OK, I realize this is not so simple, so let's simplify the situation a little. Assume the following: 1) no loss of power transfer from you to the road 2) no rolling resistence, 3) completely flat road, 4) no wind resistance, 5) maybe a few other needed assumptions I'm leaving out.
So assuming the above simplified scenerio, what is the formula for the relationship between power and speed, assuming a bike and rider combined weight of X lbs?
2nd question: What is the formula for the relationship between calories burned and power? OK, I guess we need a simplifying assumption here as well, such as the calories are being converted directly into power to move the bike forward (opposed to calories needed to blink you eyelids, for example).
Tx in advance for any insights on understanding all this. NDNW
|no drag = near infinite speed, eventually||DougSloan|
Aug 2, 2003 9:34 AM
|I think you have assumed too much. You assume no drag whatsoever. That being the case, you are almost describing a free fall in a vacuum, and would be constantly accellerating.
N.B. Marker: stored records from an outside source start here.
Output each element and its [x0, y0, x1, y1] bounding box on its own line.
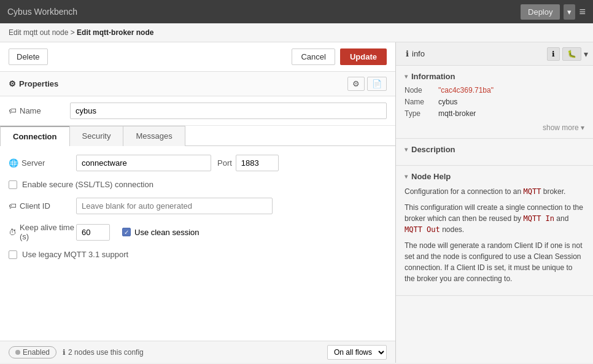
breadcrumb-separator: > — [71, 28, 75, 37]
app-title: Cybus Workbench — [7, 7, 77, 17]
node-help-para3: The node will generate a random Client I… — [405, 240, 584, 284]
nodes-info: ℹ 2 nodes use this config — [63, 348, 144, 357]
clean-session-label: Use clean session — [134, 228, 200, 237]
node-help-section-header[interactable]: ▾ Node Help — [405, 172, 584, 181]
properties-icons: ⚙ 📄 — [347, 77, 387, 91]
tab-messages[interactable]: Messages — [123, 126, 185, 146]
gear-icon: ⚙ — [9, 79, 16, 88]
collapse-icon: ▾ — [405, 73, 408, 80]
properties-doc-icon-button[interactable]: 📄 — [367, 77, 387, 91]
node-help-section: ▾ Node Help Configuration for a connecti… — [396, 166, 593, 296]
info-expand-button[interactable]: ▾ — [584, 47, 588, 61]
ssl-checkbox[interactable] — [9, 180, 17, 189]
info-type-row: Type mqtt-broker — [405, 109, 584, 118]
info-name-row: Name cybus — [405, 98, 584, 106]
topbar: Cybus Workbench Deploy ▾ ≡ — [0, 0, 593, 23]
deploy-arrow-button[interactable]: ▾ — [564, 4, 575, 20]
ssl-checkbox-row: Enable secure (SSL/TLS) connection — [9, 180, 387, 189]
properties-title: ⚙ Properties — [9, 79, 58, 88]
status-bar: Enabled ℹ 2 nodes use this config On all… — [0, 341, 395, 363]
legacy-checkbox-row: Use legacy MQTT 3.1 support — [9, 250, 387, 259]
topbar-right: Deploy ▾ ≡ — [521, 4, 586, 20]
node-help-para1: Configuration for a connection to an MQT… — [405, 186, 584, 197]
keepalive-label: ⏱ Keep alive time (s) — [9, 223, 76, 241]
ssl-label: Enable secure (SSL/TLS) connection — [22, 180, 153, 189]
legacy-checkbox[interactable] — [9, 250, 17, 259]
server-label: 🌐 Server — [9, 158, 76, 168]
name-field-row: 🏷 Name — [0, 96, 395, 126]
main-layout: Delete Cancel Update ⚙ Properties ⚙ 📄 🏷 … — [0, 42, 593, 363]
toolbar-left: Delete — [9, 48, 48, 65]
status-left: Enabled ℹ 2 nodes use this config — [9, 346, 144, 358]
client-id-label: 🏷 Client ID — [9, 201, 76, 211]
information-section-header[interactable]: ▾ Information — [405, 72, 584, 81]
info-tab-icons: ℹ 🐛 ▾ — [547, 47, 588, 61]
clean-session-row: ✓ Use clean session — [122, 228, 200, 237]
info-node-row: Node "cac4c369.71ba" — [405, 86, 584, 95]
information-section: ▾ Information Node "cac4c369.71ba" Name … — [396, 66, 593, 139]
flows-select[interactable]: On all flows — [327, 345, 387, 360]
delete-button[interactable]: Delete — [9, 48, 48, 65]
server-input[interactable] — [76, 155, 211, 171]
properties-header: ⚙ Properties ⚙ 📄 — [0, 72, 395, 96]
tag-icon: 🏷 — [9, 106, 17, 115]
toolbar-right: Cancel Update — [292, 48, 387, 65]
left-panel: Delete Cancel Update ⚙ Properties ⚙ 📄 🏷 … — [0, 42, 396, 363]
info-bug-button[interactable]: 🐛 — [562, 47, 581, 61]
cancel-button[interactable]: Cancel — [292, 48, 335, 65]
update-button[interactable]: Update — [340, 48, 387, 65]
node-help-para2: This configuration will create a single … — [405, 202, 584, 235]
description-section: ▾ Description — [396, 139, 593, 166]
info-tab: ℹ info — [401, 49, 430, 58]
properties-settings-icon-button[interactable]: ⚙ — [347, 77, 365, 91]
client-id-row: 🏷 Client ID — [9, 198, 387, 214]
info-tab-icon: ℹ — [406, 49, 409, 58]
clean-session-checkbox[interactable]: ✓ — [122, 228, 131, 236]
server-row: 🌐 Server Port — [9, 155, 387, 171]
show-more[interactable]: show more ▾ — [405, 121, 584, 132]
enabled-label: Enabled — [23, 348, 50, 357]
keepalive-row: ⏱ Keep alive time (s) ✓ Use clean sessio… — [9, 223, 387, 241]
tab-security[interactable]: Security — [69, 126, 124, 146]
clock-icon: ⏱ — [9, 228, 17, 237]
help-collapse-icon: ▾ — [405, 173, 408, 180]
desc-collapse-icon: ▾ — [405, 146, 408, 153]
port-label: Port — [217, 158, 232, 168]
breadcrumb-parent[interactable]: Edit mqtt out node — [9, 28, 68, 37]
breadcrumb: Edit mqtt out node > Edit mqtt-broker no… — [0, 23, 593, 42]
mqtt-out-highlight: MQTT Out — [405, 225, 440, 234]
port-input[interactable] — [236, 155, 279, 171]
globe-icon: 🌐 — [9, 158, 18, 168]
enabled-dot — [15, 350, 20, 355]
toolbar: Delete Cancel Update — [0, 42, 395, 72]
enabled-badge: Enabled — [9, 346, 56, 358]
description-section-header[interactable]: ▾ Description — [405, 145, 584, 154]
legacy-label: Use legacy MQTT 3.1 support — [22, 250, 128, 259]
tag-icon-2: 🏷 — [9, 201, 17, 211]
breadcrumb-current: Edit mqtt-broker node — [77, 28, 153, 37]
client-id-input[interactable] — [76, 198, 273, 214]
right-panel: ℹ info ℹ 🐛 ▾ ▾ Information Node "cac4c36… — [396, 42, 593, 363]
info-i-button[interactable]: ℹ — [547, 47, 560, 61]
hamburger-button[interactable]: ≡ — [579, 6, 586, 18]
name-input[interactable] — [70, 103, 387, 119]
info-tabs: ℹ info ℹ 🐛 ▾ — [396, 42, 593, 66]
mqtt-in-highlight: MQTT In — [523, 214, 554, 223]
tab-connection[interactable]: Connection — [0, 126, 70, 146]
tab-bar: Connection Security Messages — [0, 126, 395, 146]
tab-content-connection: 🌐 Server Port Enable secure (SSL/TLS) co… — [0, 146, 395, 341]
info-content: ▾ Information Node "cac4c369.71ba" Name … — [396, 66, 593, 363]
info-circle-icon: ℹ — [63, 348, 66, 357]
keepalive-input[interactable] — [76, 224, 110, 241]
mqtt-highlight: MQTT — [523, 187, 541, 196]
name-label: 🏷 Name — [9, 106, 70, 115]
deploy-button[interactable]: Deploy — [521, 4, 560, 20]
Go here: http://www.analyticcycling.com
|I believe you need some units of measure||Live Steam|
Aug 2, 2003 9:35 AM
|Watts are the units cyclists measure their power output in. That much I know. You'd have to search some training sites on the web for a formula. I think you also need some type of instrument to measure the output.|
|By your (strange) criteria, speed = infinite||Kerry Irons|
Aug 2, 2003 4:18 PM
|You state no aero drag and no rolling friction, therefore no resistance whatsover. A constant application of power will yield infinite speed. F = ma (force = mass times acceleration). Apply a force F to a mass m, and a is fixed. Since (under your bizzare conditions) acceleration would go on forever, speed reached would be infinite. However, I think the following two formulas are what you are really asking for:
P = (Vg*W*(K1+G) + K2*(Va)^3)/375
Where P is in horsepower, Vg is ground speed (mph), W is bike/rider weight in pounds, G is the grade, and Va is the rider's speed through the air (mph). Grade is feet or altitude gain per foot of horizontal distance, and while often expressed in per cent, in this equation is used as a decimal (a 6% grade is 0.06). K1 is a lumped constant for all frictional losses (tires, bearings, chain) and units conversion, and is generally reported with a value of 0.0053. K2 is a lumped constant for aerodynamic drag and is generally reported with a value of 0.0083. Note that power to overcome friction and gravity is proportional only to rider weight and ground speed. Power to overcome wind drag is proportional to the cube of the air speed. For reference, 1 hp-hr = 641 calories delivered to the pedals and 1 hp = 746 watts. Here, all calories are kg-calories, "big" calories, or "food calories." The human body runs at about 24% efficiency so to deliver 1 hp to the pedals requires the body to consume 2700 calories, more than 4 times the 641 calories delivered to the pedals.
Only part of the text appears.